- [Assigned task]: Copy word for word, please, the lines of the entries below running from the one containing "included in Product" to the one containing "you do so you", both ends included.

- [Data provided]:

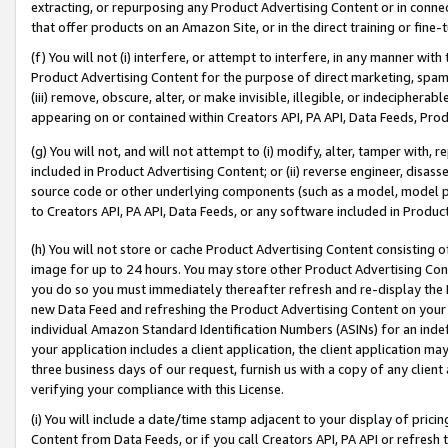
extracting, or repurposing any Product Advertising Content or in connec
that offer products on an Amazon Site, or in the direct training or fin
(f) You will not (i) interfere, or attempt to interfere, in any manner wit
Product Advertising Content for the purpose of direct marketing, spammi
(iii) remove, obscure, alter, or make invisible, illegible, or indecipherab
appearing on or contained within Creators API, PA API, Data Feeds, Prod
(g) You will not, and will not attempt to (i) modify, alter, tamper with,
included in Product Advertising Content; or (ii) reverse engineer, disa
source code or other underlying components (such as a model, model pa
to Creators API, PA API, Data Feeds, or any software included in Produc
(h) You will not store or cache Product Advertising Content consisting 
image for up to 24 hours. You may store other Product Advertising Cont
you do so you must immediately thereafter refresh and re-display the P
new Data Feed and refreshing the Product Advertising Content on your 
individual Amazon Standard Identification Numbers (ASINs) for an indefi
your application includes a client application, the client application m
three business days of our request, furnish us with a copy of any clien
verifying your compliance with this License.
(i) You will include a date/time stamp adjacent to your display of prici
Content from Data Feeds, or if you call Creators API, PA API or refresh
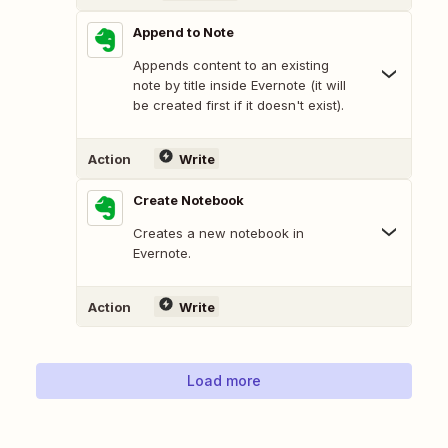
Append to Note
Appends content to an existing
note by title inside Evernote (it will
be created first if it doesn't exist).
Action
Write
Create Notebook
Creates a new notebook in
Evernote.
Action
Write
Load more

- [Answer box]:
included in Product Advertising Content; or (ii) reverse engineer, disa
source code or other underlying components (such as a model, model pa
to Creators API, PA API, Data Feeds, or any software included in Produc
(h) You will not store or cache Product Advertising Content consisting 
image for up to 24 hours. You may store other Product Advertising Cont
you do so you must immediately thereafter refresh and re-display the P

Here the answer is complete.